Cavanagh, closely pursued, led a strong rush into the zone and fired a shot on net. Clarkson goaltender Dustin Traylen made a nice save, but became entangled with his teammate Chris Blight and Kolarik, both of whom had charged the net looking for a rebound.
The puck squirted loose as all three players became entangled at the top of the crease, and Cavanagh retrieved the rebound—his momentum following the first shot had carried him around the net—before back-handing a shot into the top of the net, giving Harvard the 3-2 lead.
That advantage held for almost 12 minutes, until 13:41 of the third, when Clarkson forward John Sullivan dropped a shot past Crimson junior goaltender Dov Grumet-Morris who—like Traylen on Cavangh’s short-handed goal—had been knocked prone by his own defenseman, junior Noah Welch.

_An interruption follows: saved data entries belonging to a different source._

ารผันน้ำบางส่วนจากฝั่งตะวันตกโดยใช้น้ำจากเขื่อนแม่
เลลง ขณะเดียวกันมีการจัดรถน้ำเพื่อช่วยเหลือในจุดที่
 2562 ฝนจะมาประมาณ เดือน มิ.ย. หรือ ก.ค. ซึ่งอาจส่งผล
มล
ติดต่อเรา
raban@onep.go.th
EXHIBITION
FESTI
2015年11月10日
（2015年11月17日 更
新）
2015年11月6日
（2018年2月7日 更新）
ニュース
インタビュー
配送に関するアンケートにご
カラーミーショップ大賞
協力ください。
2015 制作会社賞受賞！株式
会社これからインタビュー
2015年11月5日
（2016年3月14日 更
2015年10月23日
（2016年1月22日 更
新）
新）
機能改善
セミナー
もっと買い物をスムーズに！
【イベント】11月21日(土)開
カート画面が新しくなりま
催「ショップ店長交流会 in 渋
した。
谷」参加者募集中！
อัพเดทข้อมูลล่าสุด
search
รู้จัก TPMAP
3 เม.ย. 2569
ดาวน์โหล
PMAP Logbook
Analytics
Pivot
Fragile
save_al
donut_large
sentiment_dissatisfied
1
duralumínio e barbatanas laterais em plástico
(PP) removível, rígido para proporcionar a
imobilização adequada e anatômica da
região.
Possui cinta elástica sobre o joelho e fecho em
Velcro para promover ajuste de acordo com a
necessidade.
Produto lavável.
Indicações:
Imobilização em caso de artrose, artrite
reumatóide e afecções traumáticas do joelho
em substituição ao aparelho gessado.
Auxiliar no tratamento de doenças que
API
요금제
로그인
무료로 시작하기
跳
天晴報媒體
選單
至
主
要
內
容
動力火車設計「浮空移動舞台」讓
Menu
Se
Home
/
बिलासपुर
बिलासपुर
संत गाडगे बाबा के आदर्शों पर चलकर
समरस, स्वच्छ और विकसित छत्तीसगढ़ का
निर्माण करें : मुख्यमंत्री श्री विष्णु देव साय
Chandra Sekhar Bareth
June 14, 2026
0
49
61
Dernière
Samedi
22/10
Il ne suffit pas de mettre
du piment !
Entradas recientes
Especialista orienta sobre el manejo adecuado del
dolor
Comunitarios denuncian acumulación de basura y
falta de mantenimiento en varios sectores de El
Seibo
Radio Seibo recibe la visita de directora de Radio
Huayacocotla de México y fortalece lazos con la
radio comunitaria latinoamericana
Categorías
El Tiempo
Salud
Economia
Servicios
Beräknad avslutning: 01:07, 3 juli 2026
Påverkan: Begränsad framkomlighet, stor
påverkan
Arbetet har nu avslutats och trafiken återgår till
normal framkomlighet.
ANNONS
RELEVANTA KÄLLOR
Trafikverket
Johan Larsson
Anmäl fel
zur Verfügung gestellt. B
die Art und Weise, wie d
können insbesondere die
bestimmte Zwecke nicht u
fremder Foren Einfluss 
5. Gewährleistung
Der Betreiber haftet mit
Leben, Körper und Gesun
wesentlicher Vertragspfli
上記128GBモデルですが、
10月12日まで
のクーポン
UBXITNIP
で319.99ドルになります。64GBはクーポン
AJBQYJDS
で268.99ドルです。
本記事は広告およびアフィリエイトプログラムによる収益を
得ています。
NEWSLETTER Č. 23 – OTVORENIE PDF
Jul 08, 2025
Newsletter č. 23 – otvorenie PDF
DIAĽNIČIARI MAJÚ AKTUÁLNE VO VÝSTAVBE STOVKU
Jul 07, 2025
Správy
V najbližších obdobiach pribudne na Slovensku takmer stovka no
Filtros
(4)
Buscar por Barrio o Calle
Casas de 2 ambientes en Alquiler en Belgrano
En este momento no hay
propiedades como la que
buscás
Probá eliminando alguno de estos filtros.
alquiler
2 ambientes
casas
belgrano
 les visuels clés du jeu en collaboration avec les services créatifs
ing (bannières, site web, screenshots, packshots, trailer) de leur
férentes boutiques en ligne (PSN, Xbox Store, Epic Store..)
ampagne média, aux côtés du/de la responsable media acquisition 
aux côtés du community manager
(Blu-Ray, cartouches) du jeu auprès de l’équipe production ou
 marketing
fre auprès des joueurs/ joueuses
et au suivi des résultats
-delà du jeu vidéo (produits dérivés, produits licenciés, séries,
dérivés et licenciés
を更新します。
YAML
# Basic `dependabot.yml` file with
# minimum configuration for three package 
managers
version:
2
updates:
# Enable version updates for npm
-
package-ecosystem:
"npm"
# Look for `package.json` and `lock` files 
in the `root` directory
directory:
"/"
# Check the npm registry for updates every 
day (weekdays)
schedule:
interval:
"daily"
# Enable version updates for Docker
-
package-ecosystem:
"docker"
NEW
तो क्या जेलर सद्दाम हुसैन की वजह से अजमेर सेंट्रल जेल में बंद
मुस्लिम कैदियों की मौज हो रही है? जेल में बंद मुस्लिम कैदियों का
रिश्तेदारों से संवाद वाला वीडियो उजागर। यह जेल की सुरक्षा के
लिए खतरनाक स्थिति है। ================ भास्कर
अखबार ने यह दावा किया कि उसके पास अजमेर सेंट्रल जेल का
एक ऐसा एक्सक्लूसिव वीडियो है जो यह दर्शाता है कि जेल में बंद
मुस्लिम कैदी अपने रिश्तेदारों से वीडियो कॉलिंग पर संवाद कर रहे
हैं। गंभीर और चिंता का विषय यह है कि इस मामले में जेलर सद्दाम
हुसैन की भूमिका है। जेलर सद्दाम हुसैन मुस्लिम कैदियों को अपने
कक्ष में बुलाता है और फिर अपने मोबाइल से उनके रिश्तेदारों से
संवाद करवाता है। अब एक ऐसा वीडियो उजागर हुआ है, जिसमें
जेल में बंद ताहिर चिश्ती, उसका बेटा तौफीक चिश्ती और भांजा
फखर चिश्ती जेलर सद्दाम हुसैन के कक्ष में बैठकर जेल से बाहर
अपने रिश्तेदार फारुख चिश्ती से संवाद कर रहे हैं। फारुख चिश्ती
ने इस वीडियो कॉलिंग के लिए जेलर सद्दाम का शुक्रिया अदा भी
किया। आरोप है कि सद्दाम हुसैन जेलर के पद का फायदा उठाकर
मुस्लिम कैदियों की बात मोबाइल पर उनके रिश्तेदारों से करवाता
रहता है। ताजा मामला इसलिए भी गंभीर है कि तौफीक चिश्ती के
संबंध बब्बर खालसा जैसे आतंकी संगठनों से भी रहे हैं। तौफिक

With the score knotted at three, the teams skated relatively evenly for the last six minutes of regulation and through the five minutes of overtime.
Cavanagh, near the mid-mark in the first had given Harvard a 2-1 lead after poking home a loose puck, but the Golden Knights tied the score in the second on a beautiful move by Jay Latulippe, who faked a shot to Grumet-Morris’s left and then glided across the crease and stuffed the puck into the net on Grumet-Morris’s right.
St. Cloud State 6, Harvard 4
While Latulippe’s tying goal in the second period was a spectacular individual play, neither the Golden Knights nor the Huskies saw the best performance of Grumet-Morris, the Crimson’s most consistent contributor for late November and December.
St. Cloud coach Craig Dahl said that he thought Harvard’s goaltender “might have been off” during Friday night’s game when he allowed five goals on only 40 shots.
“Maybe it was fortunate for us we caught him on an off night,” Dahl said.
And while it is certainly true that Saturday’s game was not the junior’s best, Mazzoleni though that Grumet-Morris wasn’t the only problem the Crimson encountered.
“You can’t fault Dov; he’s been very, very good,” Mazzoleni said.
The same could not be said for both teams’ performances coming off an extended holiday layoff, and the play seemed to reflect that, according to Dahl.
“The goalies were a little rusty, there were a couple of clunkers that went in, there were some tips, and all that stuff,” he said.
Where Dahl saw rust on both sides of the ice, Mazzoleni saw the Crimson’s failure to execute.
“It was an up and down game, and when we had to answer the call in the third period, we didn’t get it done,” Mazzoleni said.
The “call” came early on in the third period; both Harvard and the Huskies emerged after the second intermission with three goals. Welch put the Crimson up 4-3 after he fired a hard and accurate shot from the left boards that passed perfectly between St. Cloud goaltender Adam Coole’s left shoulder and the cross-bar.
That lead—Harvard’s third of the game after going up 1-0 and 2-1—didn’t last long. Just over two minutes later, St. Cloud’s Andy Lundbohm scored amidst a mess of bodies around Grumet-Morris to tie the score. The Huskies’ Justin Fletcher then added the game-winning goal at 11:22 with a hard shot he fired from between the face-off circles; Grumet-Morris was in position to make the stop but could not, and the puck dribbled between his legs to give the Huskies a 5-4 lead.
“We let prosperity go right through our hands,” Mazzoleni said.
Or through the pads, in the case of Fletcher’s goal. St. Cloud added an empty-net insurance goal with seven seconds remaining, and ended the Crimson’s thoughts of an upset.